In the records below, the line that contains "All patterns in" marks the start. Copy it and each line after it through the end, exactly, without pictures.
*** Provided material Section Begins ***
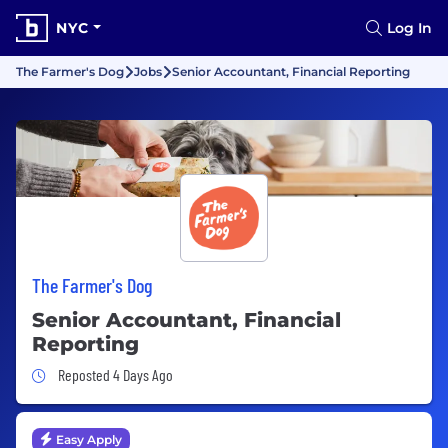
NYC
Log In
The Farmer's Dog
Jobs
Senior Accountant, Financial Reporting
The Farmer's Dog
Senior Accountant, Financial
Reporting
Job Posted 4 Days Ago
Reposted 4 Days Ago
Easy Apply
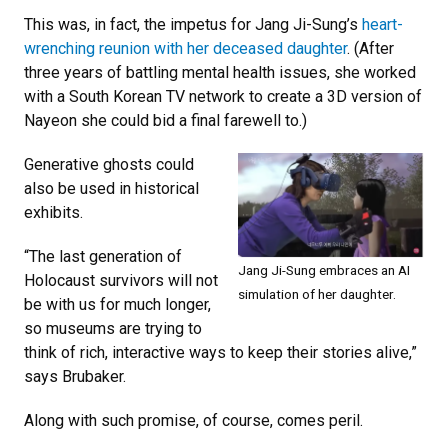
This was, in fact, the impetus for Jang Ji-Sung’s
heart-
wrenching reunion with her deceased daughter
. (After
three years of battling mental health issues, she worked
with a South Korean TV network to create a 3D version of
Nayeon she could bid a final farewell to.)
Generative ghosts could
also be used in historical
exhibits.
“The last generation of
Jang Ji-Sung embraces an AI
Holocaust survivors will not
simulation of her daughter.
be with us for much longer,
so museums are trying to
think of rich, interactive ways to keep their stories alive,”
says Brubaker.
Along with such promise, of course, comes peril.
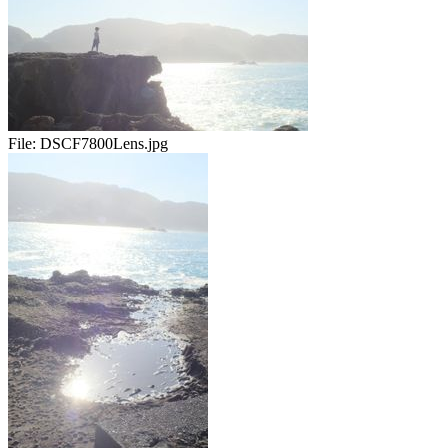
File:
DSCF7800Lens.jpg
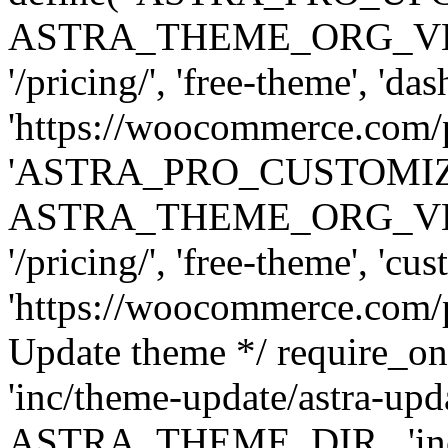
ASTRA_THEME_ORG_VERSI
'/pricing/', 'free-theme', 'das
'https://woocommerce.com/pr
'ASTRA_PRO_CUSTOMI
ASTRA_THEME_ORG_VERSI
'/pricing/', 'free-theme', 'cus
'https://woocommerce.com/pr
Update theme */ require
'inc/theme-update/astra-upd
ASTRA_THEME_DIR . 'inc/t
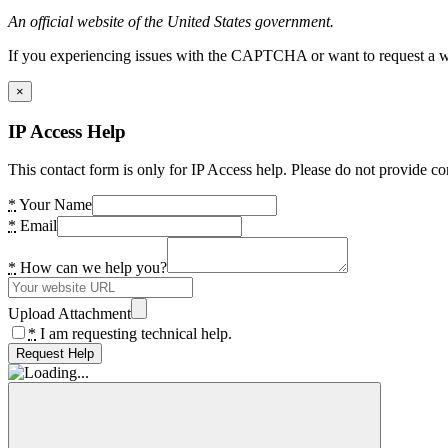
An official website of the United States government.
If you experiencing issues with the CAPTCHA or want to request a wide
×
IP Access Help
This contact form is only for IP Access help. Please do not provide co
*
Your Name
*
Email
*
How can we help you?
Upload Attachment
*
I am requesting technical help.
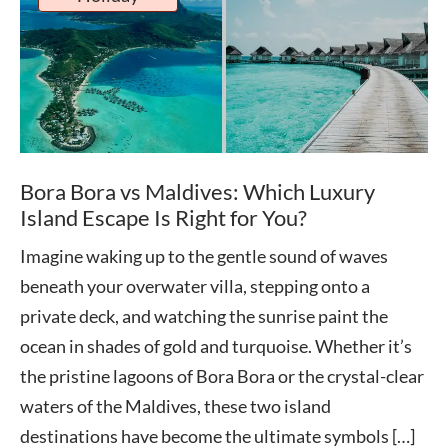
Bora Bora vs Maldives: Which Luxury
Island Escape Is Right for You?
Imagine waking up to the gentle sound of waves
beneath your overwater villa, stepping onto a
private deck, and watching the sunrise paint the
ocean in shades of gold and turquoise. Whether it’s
the pristine lagoons of Bora Bora or the crystal-clear
waters of the Maldives, these two island
destinations have become the ultimate symbols […]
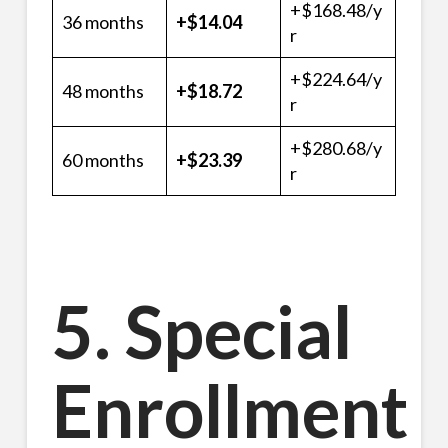
+$168.48/y
36 months
+$14.04
r
+$224.64/y
48 months
+$18.72
r
+$280.68/y
60 months
+$23.39
r
5. Special
Enrollment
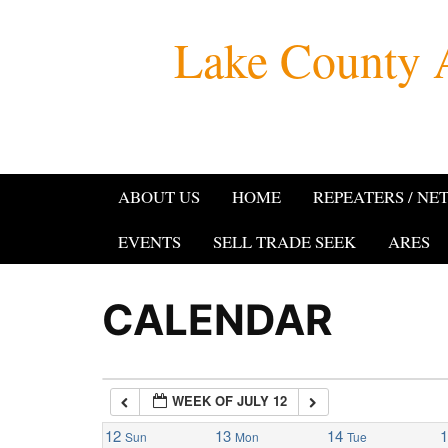
Skip
Lake County 
to
1:00 am
content
2:00 am
3:00 am
ABOUT US
HOME
REPEATERS / NE
4:00 am
EVENTS
SELL TRADE SEEK
ARES
5:00 am
CALENDAR
6:00 am
WEEK OF JULY 12
7:00 am
12
13
14
Sun
Mon
Tue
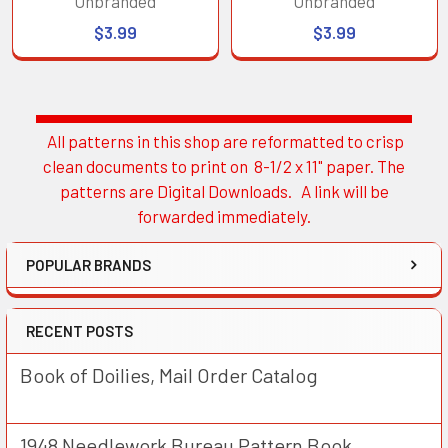
Unbranded
Unbranded
$3.99
$3.99
All patterns in this shop are reformatted to crisp
Sidebar
clean documents to print on 8-1/2 x 11" paper. The
patterns are Digital Downloads. A link will be
forwarded immediately.
POPULAR BRANDS
RECENT POSTS
Book of Doilies, Mail Order Catalog
1948 Needlework Bureau Pattern Book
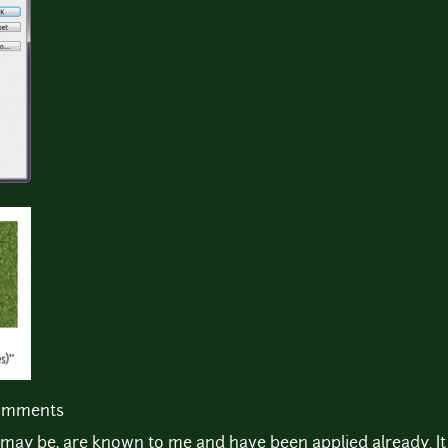
comments
 may be, are known to me and have been applied already. It 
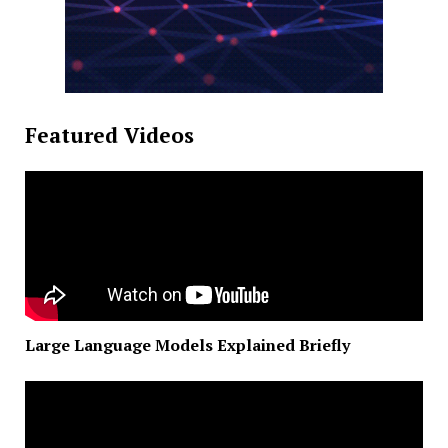
Featured Videos
Large Language Models Explained Briefly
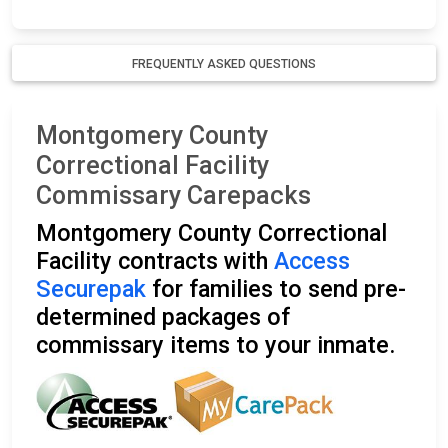
FREQUENTLY ASKED QUESTIONS
Montgomery County
Correctional Facility
Commissary Carepacks
Montgomery County Correctional
Facility contracts with
Access
Securepak
for families to send pre-
determined packages of
commissary items to your inmate.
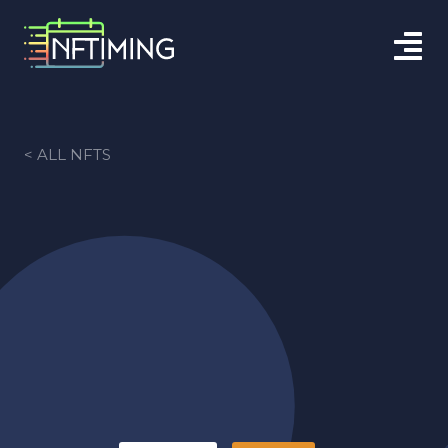
< ALL NFTS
*** Provided material Section Ends ***
◆ **Result**
All patterns in this shop are reformatted to crisp
Sidebar
clean documents to print on 8-1/2 x 11" paper. The
patterns are Digital Downloads. A link will be
forwarded immediately.
POPULAR BRANDS
RECENT POSTS
Book of Doilies, Mail Order Catalog
1948 Needlework Bureau Pattern Book
comments
 may be, are known to me and have been applied already. It 
Featured Videos
Large Language Models Explained Briefly
FREQUENTLY ASKED QUESTIONS
Montgomery County
Correctional Facility
Commissary Carepacks
Montgomery County Correctional
Facility contracts with
Access
Securepak
for families to send pre-
determined packages of
commissary items to your inmate.
< ALL NFTS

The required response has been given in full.